2. The kind of sanctification generally taught was rather superficial.
It majored upon a kind of unwritten code of negatives, particularly what were considered to be external manifestations of worldliness – for ladies, make-up and ear-rings were considered worldly and cinema-going and dancing were frowned upon. This tended towards a legalistic and sometimes Pharisaical view of holiness, with heart religion or experimental religion seldom emphasised.

3. Although a reverent and structured service was the norm, this was largely traditional.
It had no real understanding of the biblical reasons for such a form – the majesty and holiness of God, the utter helplessness and sinfulness of the worshippers, a total dependence on the merits of Christ and the need for the help of the Holy Spirit for worship to be acceptable to God.

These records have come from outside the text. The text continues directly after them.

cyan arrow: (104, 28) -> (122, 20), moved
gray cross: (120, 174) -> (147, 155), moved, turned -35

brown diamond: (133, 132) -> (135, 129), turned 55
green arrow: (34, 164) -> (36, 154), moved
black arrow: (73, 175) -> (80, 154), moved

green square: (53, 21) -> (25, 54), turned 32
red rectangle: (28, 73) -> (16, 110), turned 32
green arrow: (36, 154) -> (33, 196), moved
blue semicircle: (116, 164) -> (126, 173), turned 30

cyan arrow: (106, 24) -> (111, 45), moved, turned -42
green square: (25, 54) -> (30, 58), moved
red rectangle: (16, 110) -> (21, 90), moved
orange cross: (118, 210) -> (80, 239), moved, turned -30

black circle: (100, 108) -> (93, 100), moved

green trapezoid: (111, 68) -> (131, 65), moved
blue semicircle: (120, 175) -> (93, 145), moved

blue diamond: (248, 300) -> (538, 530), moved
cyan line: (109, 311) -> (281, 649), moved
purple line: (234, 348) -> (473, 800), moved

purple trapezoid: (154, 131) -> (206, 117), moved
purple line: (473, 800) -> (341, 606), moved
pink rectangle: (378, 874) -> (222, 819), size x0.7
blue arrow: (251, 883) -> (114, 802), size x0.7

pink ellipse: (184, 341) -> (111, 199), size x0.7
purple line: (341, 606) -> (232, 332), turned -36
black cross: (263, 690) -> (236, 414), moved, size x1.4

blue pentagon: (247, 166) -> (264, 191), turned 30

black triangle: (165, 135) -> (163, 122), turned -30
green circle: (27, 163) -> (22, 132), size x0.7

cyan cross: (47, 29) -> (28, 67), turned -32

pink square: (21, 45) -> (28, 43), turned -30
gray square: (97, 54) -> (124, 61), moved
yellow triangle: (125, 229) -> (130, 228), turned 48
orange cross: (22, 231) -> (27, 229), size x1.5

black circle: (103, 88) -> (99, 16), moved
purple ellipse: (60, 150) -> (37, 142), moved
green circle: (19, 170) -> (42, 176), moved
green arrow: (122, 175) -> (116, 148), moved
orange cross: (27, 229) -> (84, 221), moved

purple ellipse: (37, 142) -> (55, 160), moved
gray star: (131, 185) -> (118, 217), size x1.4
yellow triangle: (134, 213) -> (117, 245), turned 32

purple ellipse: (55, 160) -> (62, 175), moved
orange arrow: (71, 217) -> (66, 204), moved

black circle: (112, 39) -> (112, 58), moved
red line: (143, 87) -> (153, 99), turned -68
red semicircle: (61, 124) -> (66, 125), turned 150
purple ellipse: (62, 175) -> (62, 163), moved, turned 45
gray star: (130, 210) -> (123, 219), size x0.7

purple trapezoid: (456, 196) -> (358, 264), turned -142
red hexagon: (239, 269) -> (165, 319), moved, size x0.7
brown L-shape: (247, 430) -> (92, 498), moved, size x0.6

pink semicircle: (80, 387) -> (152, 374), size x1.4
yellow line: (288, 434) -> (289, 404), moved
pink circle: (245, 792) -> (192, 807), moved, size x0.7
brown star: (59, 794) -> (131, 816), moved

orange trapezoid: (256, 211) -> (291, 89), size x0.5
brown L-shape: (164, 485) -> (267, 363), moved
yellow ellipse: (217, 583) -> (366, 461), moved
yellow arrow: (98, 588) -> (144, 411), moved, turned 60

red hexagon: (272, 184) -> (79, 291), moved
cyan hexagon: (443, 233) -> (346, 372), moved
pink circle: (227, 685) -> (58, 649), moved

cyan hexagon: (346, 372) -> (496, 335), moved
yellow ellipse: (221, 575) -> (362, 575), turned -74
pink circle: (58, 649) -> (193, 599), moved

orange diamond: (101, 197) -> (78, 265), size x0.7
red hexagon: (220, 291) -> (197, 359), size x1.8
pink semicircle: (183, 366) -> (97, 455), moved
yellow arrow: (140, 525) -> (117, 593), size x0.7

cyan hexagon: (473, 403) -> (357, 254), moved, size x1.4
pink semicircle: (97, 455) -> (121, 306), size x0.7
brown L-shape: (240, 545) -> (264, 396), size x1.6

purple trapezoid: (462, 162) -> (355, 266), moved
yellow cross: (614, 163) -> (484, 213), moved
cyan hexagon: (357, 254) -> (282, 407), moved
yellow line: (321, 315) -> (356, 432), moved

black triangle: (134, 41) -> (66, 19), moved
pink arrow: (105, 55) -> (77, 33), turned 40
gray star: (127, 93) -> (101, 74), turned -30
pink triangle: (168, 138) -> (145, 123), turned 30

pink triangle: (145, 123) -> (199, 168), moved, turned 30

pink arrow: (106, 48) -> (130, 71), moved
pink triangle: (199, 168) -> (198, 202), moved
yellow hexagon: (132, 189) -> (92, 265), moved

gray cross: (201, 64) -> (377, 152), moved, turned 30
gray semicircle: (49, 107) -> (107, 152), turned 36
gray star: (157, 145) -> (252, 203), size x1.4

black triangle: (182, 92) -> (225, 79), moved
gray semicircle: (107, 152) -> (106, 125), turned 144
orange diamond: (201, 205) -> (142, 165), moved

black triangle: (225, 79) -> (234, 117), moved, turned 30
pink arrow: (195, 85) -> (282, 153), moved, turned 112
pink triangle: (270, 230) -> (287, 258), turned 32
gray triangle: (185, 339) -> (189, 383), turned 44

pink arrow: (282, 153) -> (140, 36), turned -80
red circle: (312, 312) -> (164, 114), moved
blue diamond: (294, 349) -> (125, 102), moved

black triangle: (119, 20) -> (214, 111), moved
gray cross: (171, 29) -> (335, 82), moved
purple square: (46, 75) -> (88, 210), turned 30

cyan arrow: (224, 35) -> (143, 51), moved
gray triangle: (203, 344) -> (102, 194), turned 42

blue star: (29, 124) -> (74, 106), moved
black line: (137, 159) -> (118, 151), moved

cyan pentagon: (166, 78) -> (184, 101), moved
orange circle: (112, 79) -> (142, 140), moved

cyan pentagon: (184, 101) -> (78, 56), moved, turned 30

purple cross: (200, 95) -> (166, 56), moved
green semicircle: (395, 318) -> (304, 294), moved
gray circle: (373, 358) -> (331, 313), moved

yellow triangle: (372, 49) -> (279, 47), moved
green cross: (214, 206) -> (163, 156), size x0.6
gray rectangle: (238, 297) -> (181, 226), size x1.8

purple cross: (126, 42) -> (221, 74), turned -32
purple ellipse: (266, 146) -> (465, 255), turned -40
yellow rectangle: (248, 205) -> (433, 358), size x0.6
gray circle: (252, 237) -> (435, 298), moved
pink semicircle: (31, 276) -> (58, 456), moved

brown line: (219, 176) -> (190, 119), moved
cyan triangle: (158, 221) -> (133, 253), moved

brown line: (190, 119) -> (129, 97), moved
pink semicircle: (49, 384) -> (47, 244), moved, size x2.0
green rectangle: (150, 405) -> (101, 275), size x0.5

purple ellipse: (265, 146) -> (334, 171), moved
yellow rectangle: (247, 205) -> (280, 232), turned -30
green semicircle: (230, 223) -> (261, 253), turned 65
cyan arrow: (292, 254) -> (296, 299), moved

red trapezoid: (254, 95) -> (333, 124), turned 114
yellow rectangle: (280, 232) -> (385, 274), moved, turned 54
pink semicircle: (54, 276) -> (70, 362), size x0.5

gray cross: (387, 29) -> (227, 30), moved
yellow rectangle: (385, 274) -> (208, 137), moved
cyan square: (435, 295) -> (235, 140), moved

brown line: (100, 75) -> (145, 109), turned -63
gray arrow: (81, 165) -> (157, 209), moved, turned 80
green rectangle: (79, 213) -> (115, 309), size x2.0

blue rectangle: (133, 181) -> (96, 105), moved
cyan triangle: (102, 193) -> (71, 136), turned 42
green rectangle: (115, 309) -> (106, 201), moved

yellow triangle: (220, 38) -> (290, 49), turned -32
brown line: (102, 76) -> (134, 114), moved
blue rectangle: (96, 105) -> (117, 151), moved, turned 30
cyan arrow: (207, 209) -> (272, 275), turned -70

The Regulative Principle was virtually unheard of, and consequently questionable methods were used in evangelism such as films, soloists, choirs, so-called celebrities, crusades and so on.

4. Although Protestantism was upheld there was little understanding among the majority of believers concerning the errors of Rome, and no conception of the Papacy as the Antichrist.
Similarly with the cults; although they were recognised as false, believers were not generally able to answer the well-primed Jehovah’s Witness who would confidently deny the deity of the Lord Jesus Christ and assert that verses like 1 John 5:7 were not in “the oldest and best manuscripts.”
5. Because there were no other Bible translations in use in most churches,
there was an almost total ignorance of the textual issues involved in the translation of the Revised Version and subsequent modern Versions. (The Revised Version was scarcely ever used, and the Revised Standard Version, published in complete form in 1952, was not widely used either). Consequently many ministers, and believers in general, were not able to deal with the various omissions from the text in these Versions and the Footnotes which proclaimed with a totally spurious authority that “the oldest and best manuscripts do not contain these verses.”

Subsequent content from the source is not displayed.